Here are some brief recommendations for starters:

  1. Follow a regular schedule: Try to maintain a schedule as close to your normal work and life routines as possible. Resist the temptation to allow work and life to become too enmeshed. Try going for a brief walk or quick drive before or after your workday so you can “arrive at work” or “come home from the office.” Continue to maintain the same professional dress that you would if going into the office and be diligent about tending to your normal sleep/wake cycle as well. Read our blog on sleep management.
  2. Use timers, lists, and reminders to your advantage: There are many digital apps available to help you utilize timers, lists, and schedules to aid adherence to your work and life commitments. The brief time invested in learning a new piece of technology can pay large dividends in the long run. One such example is the “Pomodoro” technique.
  3. Optimize physical spaces for productivity: Try to create a pleasant and clutter-free space that is dedicated to your work. Have everything you need for the day at hand, and very little else that you don’t. We may shape our environments, but then our environments shape us as well.
  4. Tend to physical health, exercise, and diet: Maintain a healthy diet and regular physical exercise. Some advance meal prep may go a long way in maintaining a healthy diet and reduce the tendency to snack throughout the day. Exercise and physical activity provide an important emotional boost as well.
  5. Schedule regular, socially distanced or digital social encounters: Try setting up a regular, recurring virtual coffee date with a friend or virtually invite friends or family to dinner or dessert.
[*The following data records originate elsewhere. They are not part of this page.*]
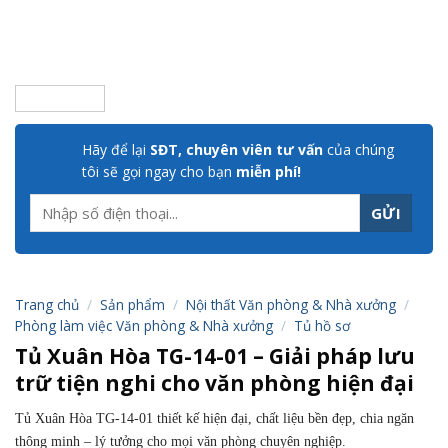
Hãy để lại
SĐT, chuyên viên tư vấn
của chúng
tôi sẽ gọi ngay cho bạn
miễn phí!
Trang chủ
/
Sản phẩm
/
Nội thất Văn phòng & Nhà xưởng
/
Phòng làm việc Văn phòng & Nhà xưởng
/
Tủ hồ sơ
Tủ Xuân Hòa TG-14-01 – Giải pháp lưu
trữ tiện nghi cho văn phòng hiện đại
Tủ Xuân Hòa TG-14-01 thiết kế hiện đại, chất liệu bền đẹp, chia ngăn
thông minh – lý tưởng cho mọi văn phòng chuyên nghiệp.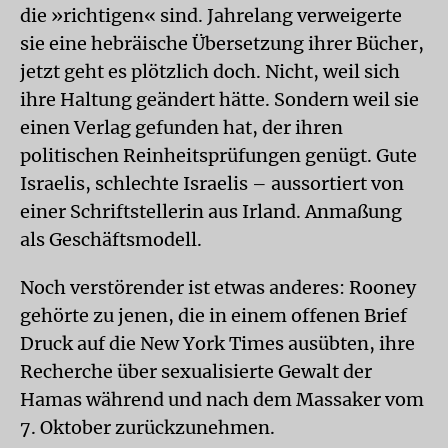
die »richtigen« sind. Jahrelang verweigerte
sie eine hebräische Übersetzung ihrer Bücher,
jetzt geht es plötzlich doch. Nicht, weil sich
ihre Haltung geändert hätte. Sondern weil sie
einen Verlag gefunden hat, der ihren
politischen Reinheitsprüfungen genügt. Gute
Israelis, schlechte Israelis – aussortiert von
einer Schriftstellerin aus Irland. Anmaßung
als Geschäftsmodell.
Noch verstörender ist etwas anderes: Rooney
gehörte zu jenen, die in einem offenen Brief
Druck auf die New York Times ausübten, ihre
Recherche über sexualisierte Gewalt der
Hamas während und nach dem Massaker vom
7. Oktober zurückzunehmen.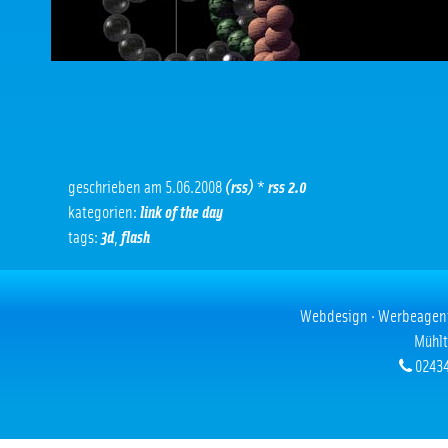
geschrieben am 5.06.2008
(rss)
*
rss 2.0
kategorien:
link of the day
tags:
3d
,
flash
Webdesign · Werbeagentur
Mühlt
02434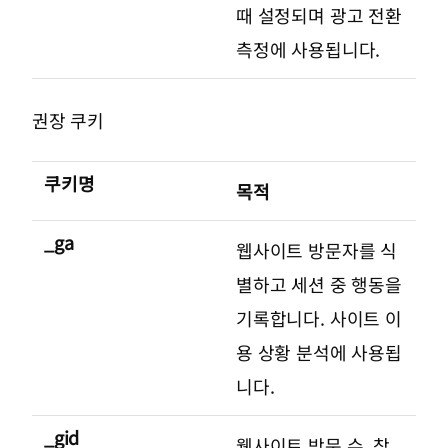
때 설정되며 광고 전환
측정에 사용됩니다.
권장 쿠키
쿠키명
목적
_ga
웹사이트 방문자를 식
별하고 세션 중 행동을
기록합니다. 사이트 이
용 상황 분석에 사용됩
니다.
_gid
웹사이트 방문 수, 참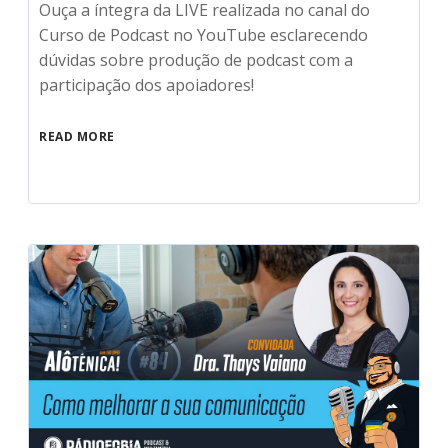
Ouça a íntegra da LIVE realizada no canal do
Curso de Podcast no YouTube esclarecendo
dúvidas sobre produção de podcast com a
participação dos apoiadores!
READ MORE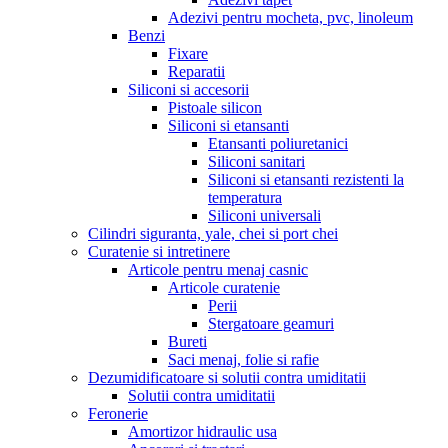
Adezivi pentru mocheta, pvc, linoleum
Benzi
Fixare
Reparatii
Siliconi si accesorii
Pistoale silicon
Siliconi si etansanti
Etansanti poliuretanici
Siliconi sanitari
Siliconi si etansanti rezistenti la
temperatura
Siliconi universali
Cilindri siguranta, yale, chei si port chei
Curatenie si intretinere
Articole pentru menaj casnic
Articole curatenie
Perii
Stergatoare geamuri
Bureti
Saci menaj, folie si rafie
Dezumidificatoare si solutii contra umiditatii
Solutii contra umiditatii
Feronerie
Amortizor hidraulic usa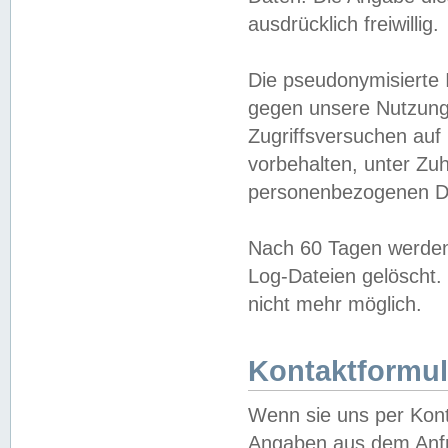
ausdrücklich freiwillig.
Die pseudonymisierte 
gegen unsere Nutzung
Zugriffsversuchen auf
vorbehalten, unter Zu
personenbezogenen Da
Nach 60 Tagen werden 
Log-Dateien gelöscht. 
nicht mehr möglich.
Kontaktformul
Wenn sie uns per Kon
Angaben aus dem Anfr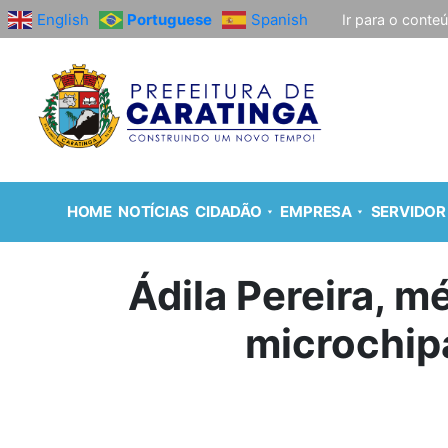
English
Portuguese
Spanish
Ir para o conte
HOME
NOTÍCIAS
CIDADÃO
EMPRESA
SERVIDOR
Ádila Pereira, m
microchip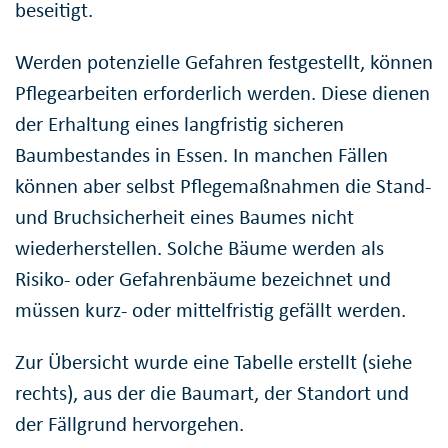
beseitigt.
Werden potenzielle Gefahren festgestellt, können
Pflegearbeiten erforderlich werden. Diese dienen
der Erhaltung eines langfristig sicheren
Baumbestandes in Essen. In manchen Fällen
können aber selbst Pflegemaßnahmen die Stand-
und Bruchsicherheit eines Baumes nicht
wiederherstellen. Solche Bäume werden als
Risiko- oder Gefahrenbäume bezeichnet und
müssen kurz- oder mittelfristig gefällt werden.
Zur Übersicht wurde eine Tabelle erstellt (siehe
rechts), aus der die Baumart, der Standort und
der Fällgrund hervorgehen.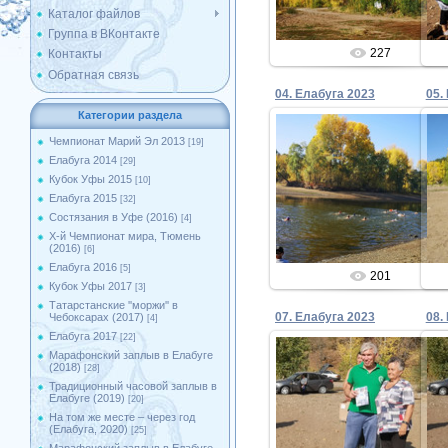
Каталог файлов
Группа в ВКонтакте
227
Контакты
Обратная связь
04. Елабуга 2023
05.
Категории раздела
Чемпионат Марий Эл 2013
[19]
Елабуга 2014
[29]
28.09.2023
Кубок Уфы 2015
[10]
Елабуга 2015
[32]
Admin
Состязания в Уфе (2016)
[4]
X-й Чемпионат мира, Тюмень
(2016)
[6]
Елабуга 2016
[5]
201
Кубок Уфы 2017
[3]
Татарстанские ''моржи'' в
07. Елабуга 2023
08.
Чебоксарах (2017)
[4]
Елабуга 2017
[22]
Марафонский заплыв в Елабуге
(2018)
[28]
Традиционный часовой заплыв в
28.09.2023
Елабуге (2019)
[20]
На том же месте – через год
Admin
(Елабуга, 2020)
[25]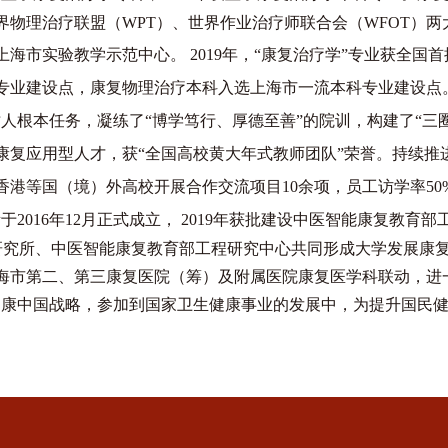
界物理治疗联盟（WPT）、世界作业治疗师联合会（WFOT）两
海市实验教学示范中心。 2019年，“康复治疗学”专业获全国
专业建设点，康复物理治疗本科入选上海市一流本科专业建设点
树人根本任务，凝练了
“博学笃行、厚德至善”的院训，构建了“三
康复应用型人才，获
“全国高校黄大年式教师团队”荣誉。持续
香港等国（境）外高校开展合作交流项目10余项，员工访学率50
所于
2016年12月正式成立，
2019年获批建设中医智能康复教育部
复医学研究所、中医智能康复教育部工程研究中心共同形成大学发展
海市第二、第三康复医院（筹）及附属医院康复医学科联动，进
健康中国战略，参加到国家卫生健康事业的发展中，为提升国民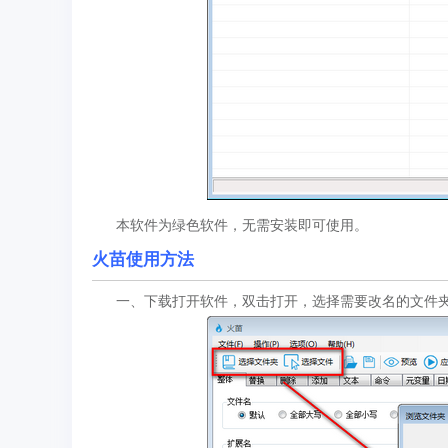
本软件为绿色软件，无需安装即可使用。
火苗使用方法
一、下载打开软件，双击打开，选择需要改名的文件夹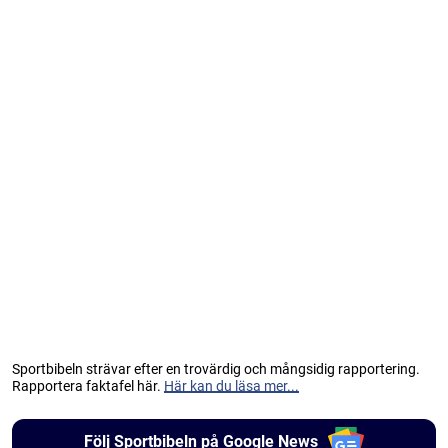
Sportbibeln strävar efter en trovärdig och mångsidig rapportering.
Rapportera faktafel här.
Här kan du läsa mer...
Följ Sportbibeln på Google News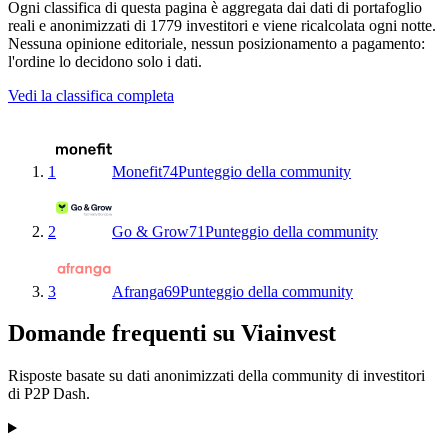
Ogni classifica di questa pagina è aggregata dai dati di portafoglio
reali e anonimizzati di 1779 investitori e viene ricalcolata ogni notte.
Nessuna opinione editoriale, nessun posizionamento a pagamento:
l'ordine lo decidono solo i dati.
Vedi la classifica completa
1
Monefit
74
Punteggio della community
2
Go & Grow
71
Punteggio della community
3
Afranga
69
Punteggio della community
Domande frequenti su Viainvest
Risposte basate su dati anonimizzati della community di investitori
di P2P Dash.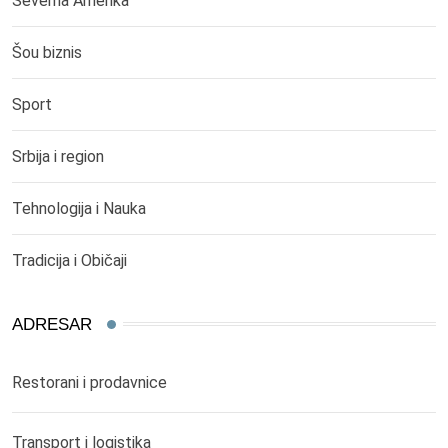
Severna Amerika
Šou biznis
Sport
Srbija i region
Tehnologija i Nauka
Tradicija i Običaji
ADRESAR
Restorani i prodavnice
Transport i logistika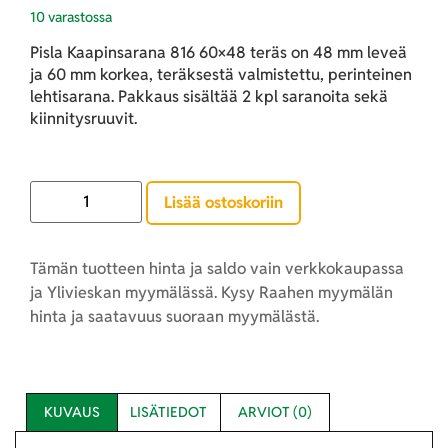
10 varastossa
Pisla Kaapinsarana 816 60×48 teräs on 48 mm leveä
ja 60 mm korkea, teräksestä valmistettu, perinteinen
lehtisarana. Pakkaus sisältää 2 kpl saranoita sekä
kiinnitysruuvit.
Lisää ostoskoriin
Tämän tuotteen hinta ja saldo vain verkkokaupassa
ja Ylivieskan myymälässä. Kysy Raahen myymälän
hinta ja saatavuus suoraan myymälästä.
KUVAUS
LISÄTIEDOT
ARVIOT (0)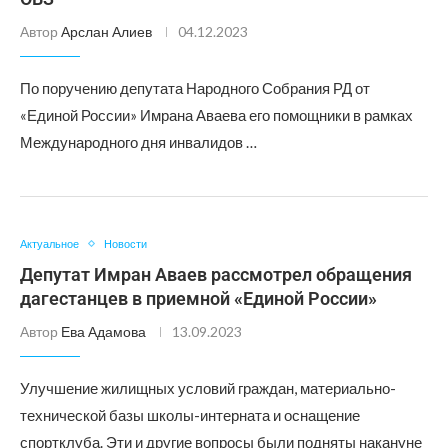
Автор
Арслан Алиев
04.12.2023
По поручению депутата Народного Собрания РД от
«Единой России» Имрана Аваева его помощники в рамках
Международного дня инвалидов …
Актуальное
Новости
Депутат Имран Аваев рассмотрел обращения
дагестанцев в приемной «Единой России»
Автор
Ева Адамова
13.09.2023
Улучшение жилищных условий граждан, материально-
технической базы школы-интерната и оснащение
спортклуба. Эти и другие вопросы были подняты накануне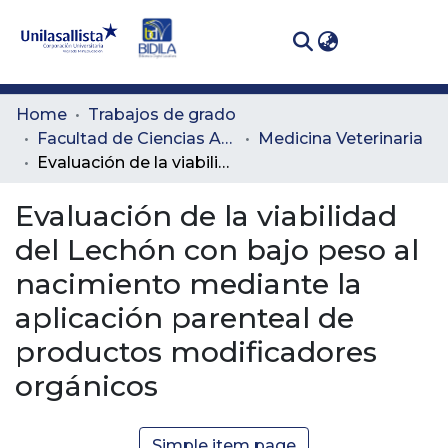
(curren
Log In
Communities
Home
Trabajos de grado
& Collections
Facultad de Ciencias Administrativas y Agropecuarias
Medicina Veterinaria
Evaluación de la viabilidad del Lechón con bajo peso al nacimiento mediante la aplicación parenteal de productos modificadores orgánicos
All of DSpace
Evaluación de la viabilidad
Statistics
del Lechón con bajo peso al
nacimiento mediante la
aplicación parenteal de
productos modificadores
orgánicos
Simple item page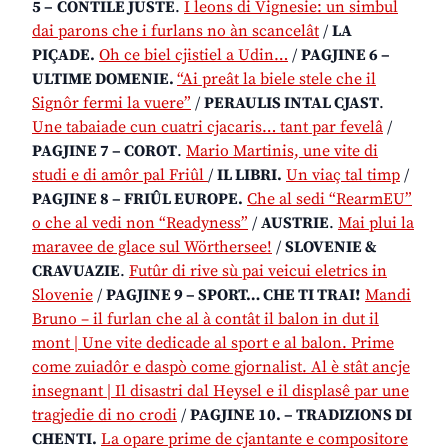
5 –
CONTILE JUSTE
.
I leons di Vignesie: un simbul
dai parons che i furlans no àn scancelât
/
LA
PIÇADE.
Oh ce biel cjistiel a Udin…
/
PAGJINE 6 –
ULTIME DOMENIE.
“Ai preât la biele stele che il
Signôr fermi la vuere”
/
PERAULIS INTAL CJAST
.
Une tabaiade cun cuatri cjacaris… tant par fevelâ
/
PAGJINE 7 – COROT
.
Mario Martinis, une vite di
studi e di amôr pal Friûl
/
IL LIBRI.
Un viaç tal timp
/
PAGJINE 8 –
FRIÛL EUROPE.
Che al sedi “RearmEU”
o che al vedi non “Readyness”
/
AUSTRIE
.
Mai plui la
maravee de glace sul Wörthersee!
/
SLOVENIE &
CRAVUAZIE
.
Futûr di rive sù pai veicui eletrics in
Slovenie
/
PAGJINE 9 – SPORT… CHE TI TRAI!
Mandi
Bruno – il furlan che al à contât il balon in dut il
mont | Une vite dedicade al sport e al balon. Prime
come zuiadôr e daspò come gjornalist. Al è stât ancje
insegnant | Il disastri dal Heysel e il displasê par une
tragjedie di no crodi
/
PAGJINE 10. – TRADIZIONS DI
CHENTI.
La opare prime de cjantante e compositore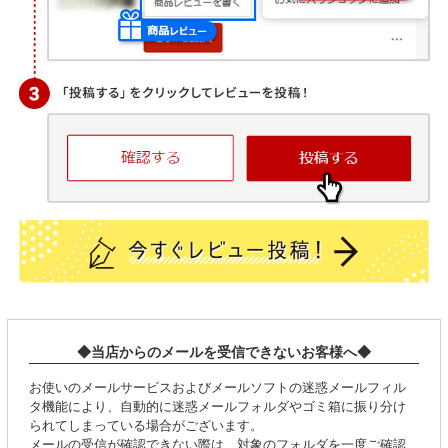
◆当店からのメールを受信できないお客様へ◆
お使いのメールサービスおよびメールソフトの迷惑メールフィル
タ機能により、自動的に迷惑メールフォルダやゴミ箱に振り分け
られてしまっている場合がございます。
メールの受信が確認できない際は、対象のフォルダを一度ご確認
Sharing a meal has always been an important social event – Who says you need to be in the same physical space to share a meal?
  6. Keep multiple face masks and hand sanitizers near the doorways: Keep these in plain view as important reminders to maintain social distancing, wash your hands frequently (soap and water is best), and disinfect other frequently touched surfaces in the home. For the most up-to-date recommendations from the CDC – see this link: https://www.cdc.gov/coronavirus/2019-ncov/index.html
  7. Medication Management: If you are currently using medications to help manage your ADHD symptoms, it may be helpful to check in with your medication provider to see if an adjustment may be appropriate.

Medical Disclaimer:

Please remember that all medical information provided in this post must be considered educational only.  This blog should not be relied upon as a medical judgement and does not replace a medical professional’s judgement about the appropriateness or risks of a procedure or condition for a given patient.  We will do our best to provide you with information that may help you make your own health care decisions. Please do not follow any instructions or information without first consulting with your physician or mental health provider.